Audition (1999; dir. Takashi Miike)—The first twenty-five minutes of Audition feel nothing like Ringu, The Cure, Pulse or similar J-horror masterpieces; in fact, they are so mundane and quiet that you might start to wonder whether someone has replaced the gory provocation you expected with a sweet and sour Japanese rom-com. What’s all this about a middle-aged widower named Aoyama (Ryo Ishibashi) who, with the help of his film producer buddy Yoshikawa (Jun Kunimura), sets up a series of casting calls for a nonexistent movie in hopes of finding Aoyama a new girlfriend—preferably one who’s “beautiful, classy and obedient”? What’s with the sprightly elevator music playing in the background during these light-comic audition scenes? Is this the same film that sent droves of people from the theater during its premiere at the Rotterdam film festival?
It is. Be patient.
At first, you probably won’t notice the tiny cracks and fissures threatening Audition’s tone, subject matter and structure early on. However, like thunder on the horizon, they portend grave danger if you’re unprepared. Twenty-seven minutes and forty-five seconds into the film, Aoyama takes a break from the auditions, wanders into the waiting room and notices Asami (Eihi Shiina), a young girl dressed in white who’s sitting at a table and reading, her back turned away from the rest of the eager, friendly girls eager for their big break. This is the girl for her, Aoyama thinks. Eight minutes later he’s calling her up and asking her out. She says yes.
Thirty-seven minutes and ten seconds into the film, Yoshikawa tells Aoyama “something isn’t right” about Asami’s background story. At 41:32, Yoshikawa informs Aoyama, “We can’t reach anybody who knows her” and urges his friend to “Cool down a bit.” At 43:22, there’s a sudden cut to Asami in a small apartment that’s empty save for an old stereo system, a giant black rotary phone, a pair of pink ballet slippers, and what looks like a large folded-up tent in a canvas sack.
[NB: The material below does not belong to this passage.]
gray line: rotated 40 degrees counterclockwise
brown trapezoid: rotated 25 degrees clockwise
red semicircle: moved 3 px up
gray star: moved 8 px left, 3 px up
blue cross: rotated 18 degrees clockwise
At 47:45, Miike cuts to an extreme close-up of Asami in profile, her lips opening into a smile that suggests a venus flytrap closing around an unsuspecting insect. At 48:10 comes the most bracing cinematic shock since Jaye Davidson dropped trou in The Crying Game.
That’s also when everything, including a reliable and conventional sense of narrative or cinematic time, falls apart. Asami and Aoyama’s dreamlike weekend getaway by the sea is suffused with a miasma of pedophilia and bodily mutilation. As she talks, Asami—tall, bony, distant, slightly asymmetrical—starts to sound less like the perfect woman of Aoyama’s dreams and more like a mythical demon who’s temporarily assumed human form. Barriers separating facts, speculations and dreams gradually crumble. An afternoon-to-evening time-lapse sequence lingers just long enough to remind you what conventional film poetry looks like before it’s trash-compacted into oblivion.
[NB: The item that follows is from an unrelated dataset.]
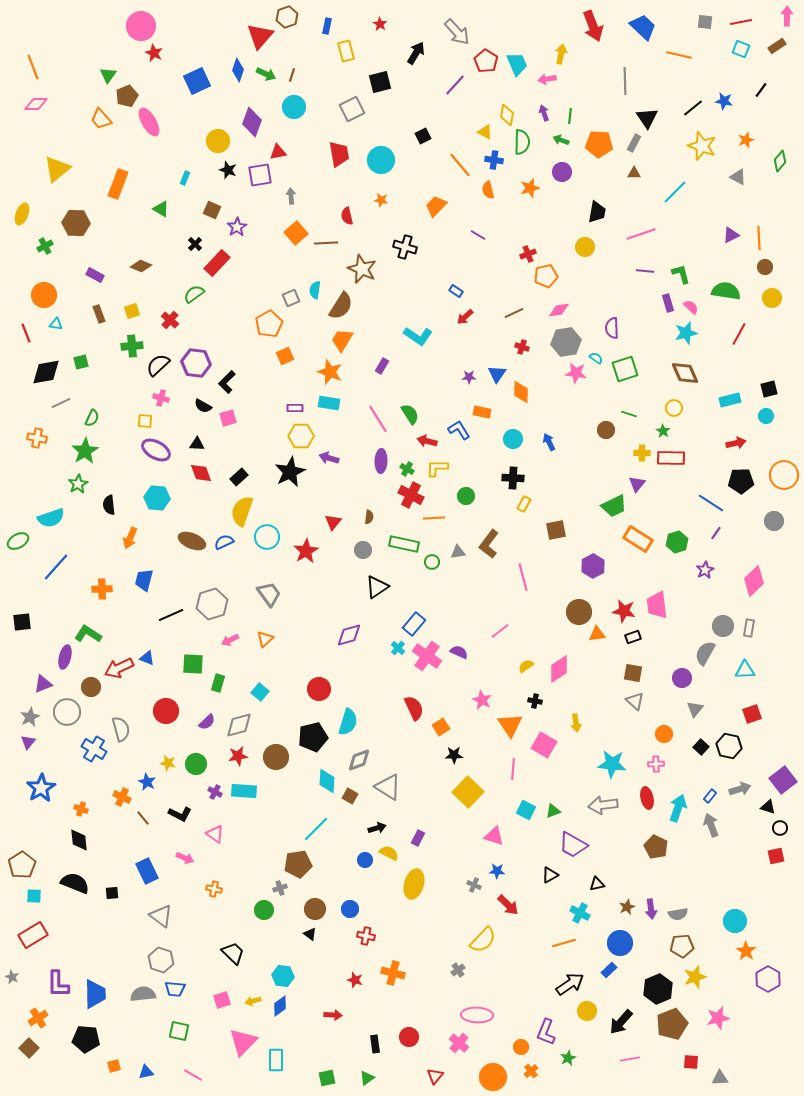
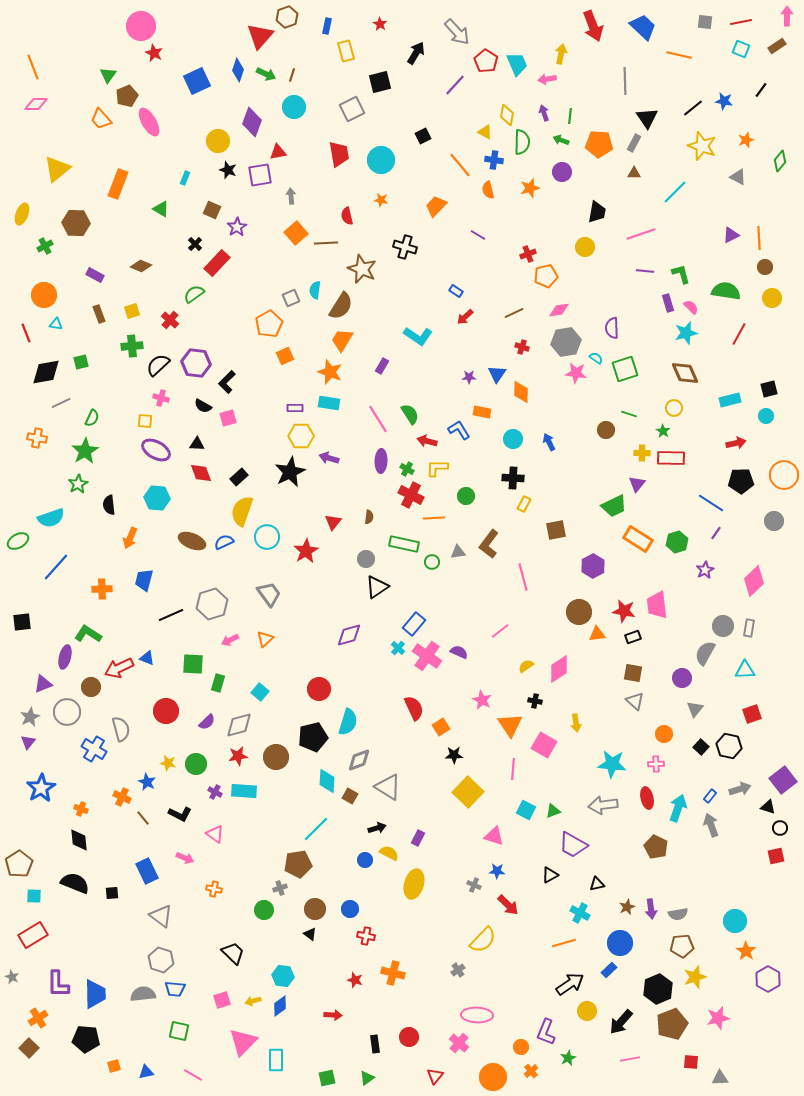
gray circle at (363, 550): moved 3 px right, 9 px down
brown pentagon at (22, 865): moved 3 px left, 1 px up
Sixteen years later, Audition’s notorious finale still stands above and apart from its misbegotten torture-porn children like a buoy afloat on a sea of blood and body parts. It’s notable for the way it combines the psychological scars and deviant psychology of the greatest J-horror films with the ultra-violence of Asian action cinema. But what makes it really great—as far as these things go, anyway—is that it doesn’t stop there. It pins moviegoers to the wall, forces you to cover your eyes and ears and won’t stop until it goes deeper, deeper…deeper, deeper…
Grade: A
Horrotober: Audition (1999)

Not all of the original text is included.